TASK REQUIREMENTS — Lines containing the word "Experience" are the ones to copy from the records below.

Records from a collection
━━━━━━━━━━━━━━━━━━━━━━━━━━━━━━
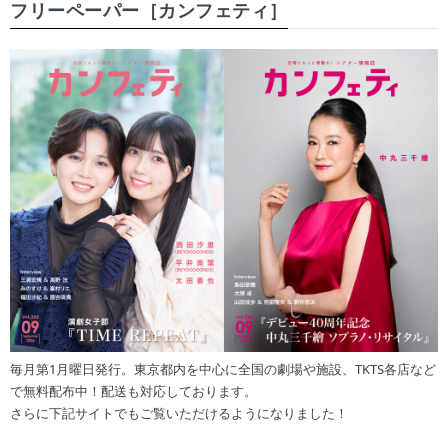
フリーペーパー［カンフェティ］
毎月第1月曜日発行。東京都内を中心に全国の劇場や施設、TKTS各店など
で無料配布中！配送も対応しております。
さらに下記サイトでもご覧いただけるようになりました！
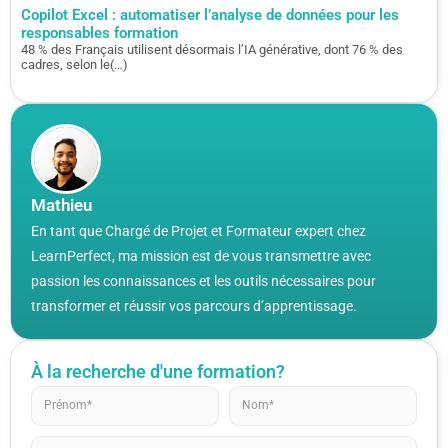
Copilot Excel : automatiser l’analyse de données pour les
responsables formation
48 % des Français utilisent désormais l’IA générative, dont 76 % des
cadres, selon le(…)
Mathieu
En tant que Chargé de Projet et Formateur expert chez
LearnPerfect, ma mission est de vous transmettre avec
passion les connaissances et les outils nécessaires pour
transformer et réussir vos parcours d’apprentissage.
À la recherche d'une formation?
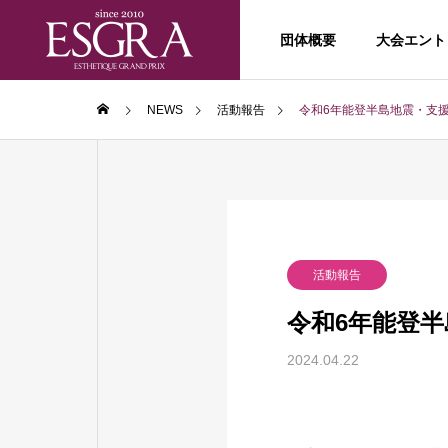
団体概要
大会エント
NEWS
活動報告
令和6年能登半島地震・⽀
PHILOSO
理念
ABOUT
CONTEST
活動報告
エスグラとは？
大会エントリー
令和6年能登
BOAD ME
2024.04.22
理事・実行委員
顧客満足
（モニター調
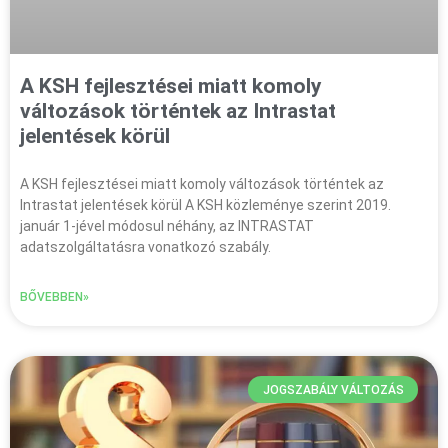
A KSH fejlesztései miatt komoly
változások történtek az Intrastat
jelentések körül
A KSH fejlesztései miatt komoly változások történtek az
Intrastat jelentések körül A KSH közleménye szerint 2019.
január 1-jével módosul néhány, az INTRASTAT
adatszolgáltatásra vonatkozó szabály.
BŐVEBBEN»
JOGSZABÁLY VÁLTOZÁS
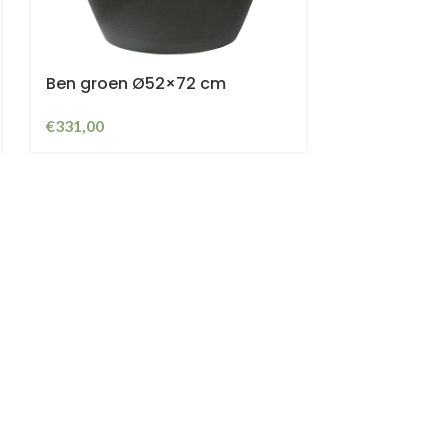
Ben groen Ø52×72 cm
€
331,00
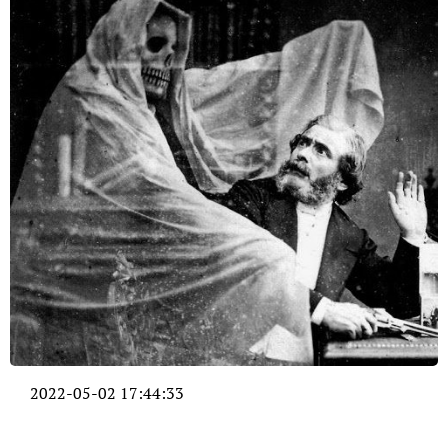
2022-05-02 17:44:33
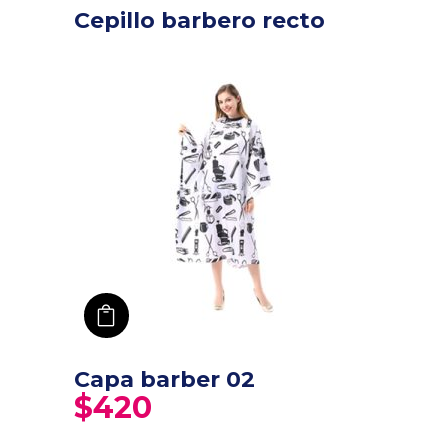
Cepillo barbero recto
añadir a carro
Capa barber 02
$
420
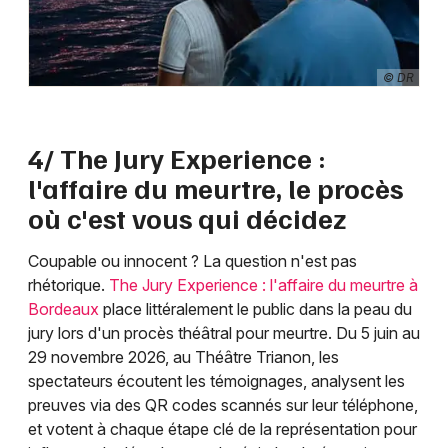
© DR
4/ The Jury Experience :
l'affaire du meurtre, le procès
où c'est vous qui décidez
Coupable ou innocent ? La question n'est pas
rhétorique.
The Jury Experience : l'affaire du meurtre à
Bordeaux
place littéralement le public dans la peau du
jury lors d'un procès théâtral pour meurtre. Du 5 juin au
29 novembre 2026, au Théâtre Trianon, les
spectateurs écoutent les témoignages, analysent les
preuves via des QR codes scannés sur leur téléphone,
et votent à chaque étape clé de la représentation pour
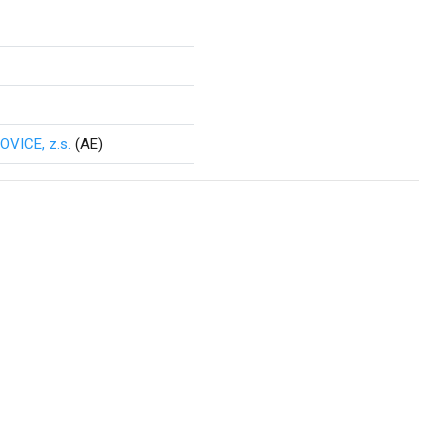
VICE, z.s.
(AE)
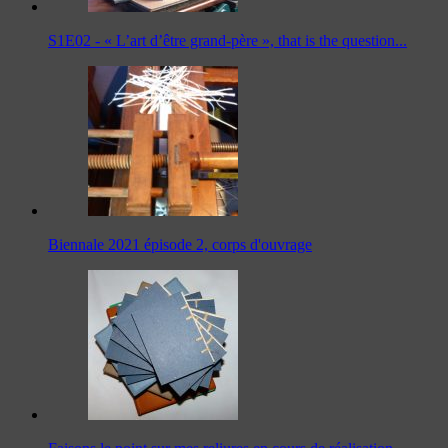
S1E02 - « L’art d’être grand-père », that is the question...
Biennale 2021 épisode 2, corps d'ouvrage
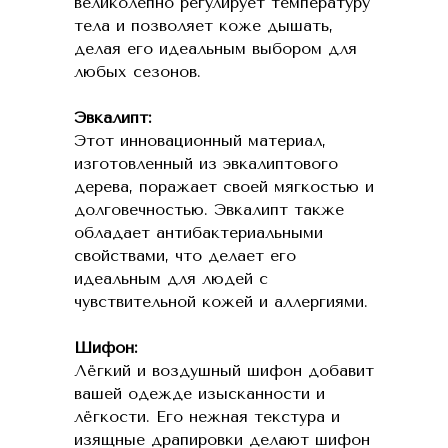
великолепно регулирует температуру
тела и позволяет коже дышать,
делая его идеальным выбором для
любых сезонов.
Эвкалипт:
Этот инновационный материал,
изготовленный из эвкалиптового
дерева, поражает своей мягкостью и
долговечностью. Эвкалипт также
обладает антибактериальными
свойствами, что делает его
идеальным для людей с
чувствительной кожей и аллергиями.
Шифон:
Лёгкий и воздушный шифон добавит
вашей одежде изысканности и
лёгкости. Его нежная текстура и
изящные драпировки делают шифон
━━━━━━━━━━━━━━━━━━━━━━━━━━━━━━
RESPONSE AREA —
4/ The Jury Experience :
The Jury Experience : l'affaire du meurtre à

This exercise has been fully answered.